Over the past few years, KKountry 95 has been holding it's annual Radio-A-Thon on the second Wednesday in February. Each year, organizers set a lofty goal and challenge the community to raise the money, which goes to St. Jude Children's Research Hospital, and each year the community, somehow, meets that goal -- and then some. "It's this mindset that there have been so many children that have been affected in our community and surrounding area that unfortunately have become patients of St. Jude, and this is our way to show them that we care and want to help them," Hobbs said.
The station works with many organizations, churches, businesses and individuals to help raise the money and run the Radio-A-Thon itself. Another big part of the event are area schools, which have competitions to raise money for St. Jude and send students to help answer phones for those making pledges. This year, however, the weather has wreaked havoc on our local schools, so students were unable to help answer phones this year. Also due to the delay, the money they raised wasn't added to the grand total that was announced on Wednesday, Feb. 12. Student fundraising is continuing until Feb. 21. The goal for this year was $180,000, and at the end of the day, the Country Cares for St. Jude Kids Radio-a-Thon had raised $181,106.64.
"It's unbelievable how we continue to grow so much in our donations for the size of our area," said Hobbs. "We are recognized as one of the stations that has the largest per capita contributions in the United States, which considers where we are located and the number of people we have, versus the amount of money we raise."
Hobbs, who started working at the station in 1975, became part owner in 2008, along with her husband, and Bob and Rebecca Eckman. Over the years, the Radio-A-Thon has grown closer and closer to her heart.

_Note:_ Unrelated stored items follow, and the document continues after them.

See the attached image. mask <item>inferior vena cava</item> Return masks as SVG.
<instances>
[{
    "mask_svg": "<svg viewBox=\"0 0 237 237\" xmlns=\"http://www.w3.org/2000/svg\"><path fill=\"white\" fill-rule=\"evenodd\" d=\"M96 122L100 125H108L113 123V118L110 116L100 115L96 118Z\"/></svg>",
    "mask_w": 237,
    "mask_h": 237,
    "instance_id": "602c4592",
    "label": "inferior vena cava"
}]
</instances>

"It means a lot to me in a lot of ways. I have personally gotten to know some of the local children that are treated at St. Jude's, and to see them go through their trials and tribulations," recalls Hobbs. "It's very special."

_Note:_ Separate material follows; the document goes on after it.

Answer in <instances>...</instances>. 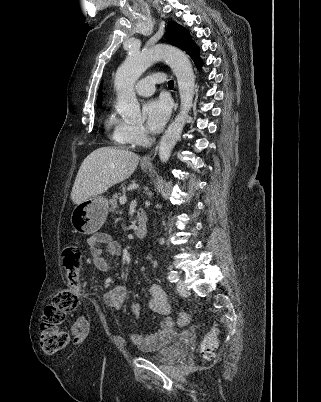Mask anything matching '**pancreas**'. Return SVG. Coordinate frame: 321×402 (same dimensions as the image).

Hobbs is also going to become a grandmother for the first time in the next few weeks, and reflects on how being involved in the event has affected her faith. "I hope that we never have to go, that we never have to face these issues," said Hobbs. "But just in case, there are two places that we look for strength, and that's the good Lord above, and St. Jude's."
As another Radio-A-Thon has come to a close, Hobbs has nothing but praise for her staff. "We have a wonderful staff here. If it weren't for our employees' passion and dedication every year to see that this succeeds, it would never happen."
In particular, Hobbs says that Mike Robertson, Mike Crase and Andrew Eckman, who were on the air all day, are the ones that should get a lot of the credit. "They were on the air from six in the morning until ten at night -- that's a lot of hours to sit back there and talk. I felt like they did a wonderful job," said Hobbs. "It's a passion for us, and I feel like that extends to our surrounding communities as well."